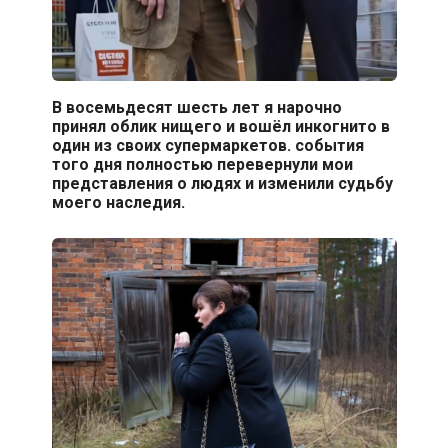
В восемьдесят шесть лет я нарочно
принял облик нищего и вошёл инкогнито в
один из своих супермаркетов. события
того дня полностью перевернули мои
представления о людях и изменили судьбу
моего наследия.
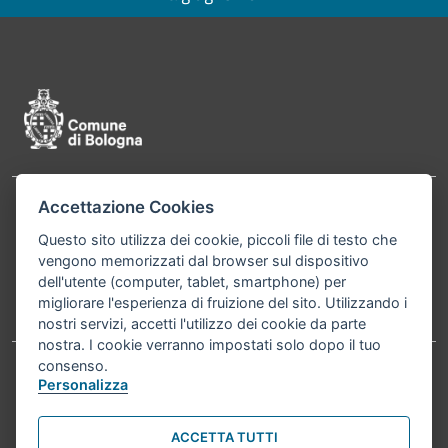
Pié di pagina di Comune di Bologna
Accettazione Cookies
Contatti
Comune di Bologna, Piazza Maggiore, 6 - 40124
Questo sito utilizza dei cookie, piccoli file di testo che
Bologna P.Iva 01232710374 Cod. IBAN: IT 88 R
vengono memorizzati dal browser sul dispositivo
02008 02435 000020067156
dell'utente (computer, tablet, smartphone) per
migliorare l'esperienza di fruizione del sito. Utilizzando i
Telefono:
051203040
nostri servizi, accetti l'utilizzo dei cookie da parte
nostra. I cookie verranno impostati solo dopo il tuo
consenso.
Personalizza
Accessibilità
Carta dei valori
Informativa sul trattamento dei dati personali
Note legali
ACCETTA TUTTI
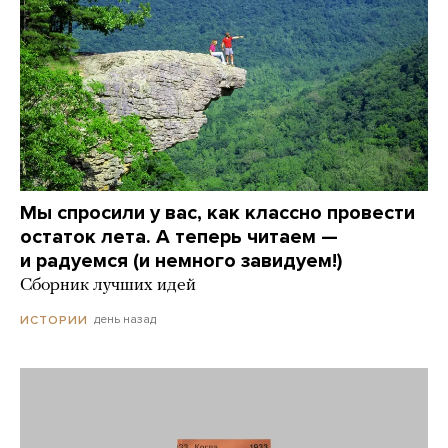
Мы спросили у вас, как классно провести
остаток лета. А теперь читаем —
и радуемся (и немного завидуем!)
Сборник лучших идей
день назад
ИСТОРИИ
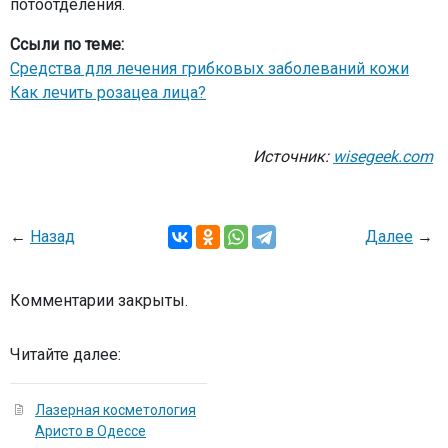
потоотделения.
Ссыли по теме:
Средства для лечения грибковых заболеваний кожи
Как лечить розацеа лица?
Источник:
wisegeek.com
←
Назад
Далее
→
Комментарии закрыты.
Читайте далее:
Лазерная косметология
Аристо в Одессе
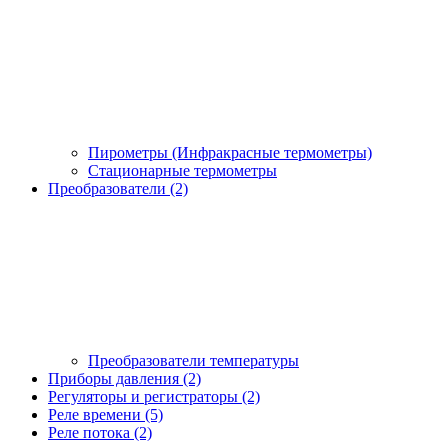
Пирометры (Инфракрасные термометры)
Стационарные термометры
Преобразователи (2)
Преобразователи температуры
Приборы давления (2)
Регуляторы и регистраторы (2)
Реле времени (5)
Реле потока (2)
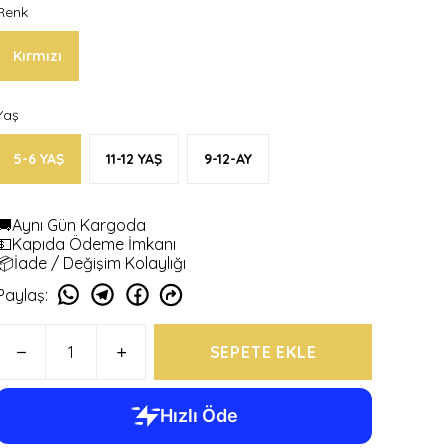
Renk
Kırmızı
Yaş
5-6 YAŞ
11-12 YAŞ
9-12-AY
🚚Aynı Gün Kargoda
💵Kapıda Ödeme İmkanı
📦İade / Değişim Kolaylığı
Paylaş
:
SEPETE EKLE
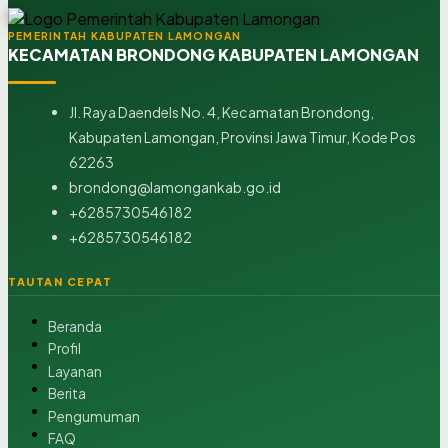
PEMERINTAH KABUPATEN LAMONGAN
KECAMATAN BRONDONG KABUPATEN LAMONGAN
Jl. Raya Daendels No. 4, Kecamatan Brondong,
Kabupaten Lamongan, Provinsi Jawa Timur, Kode Pos
62263
brondong@lamongankab.go.id
+6285730546182
+6285730546182
TAUTAN CEPAT
Beranda
Profil
Layanan
Berita
Pengumuman
FAQ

+---+

WHAT NEEDS TO BE DONE
Give only the number of lines in the listing above that include the string "sito".

WRITTEN RESPONSE
2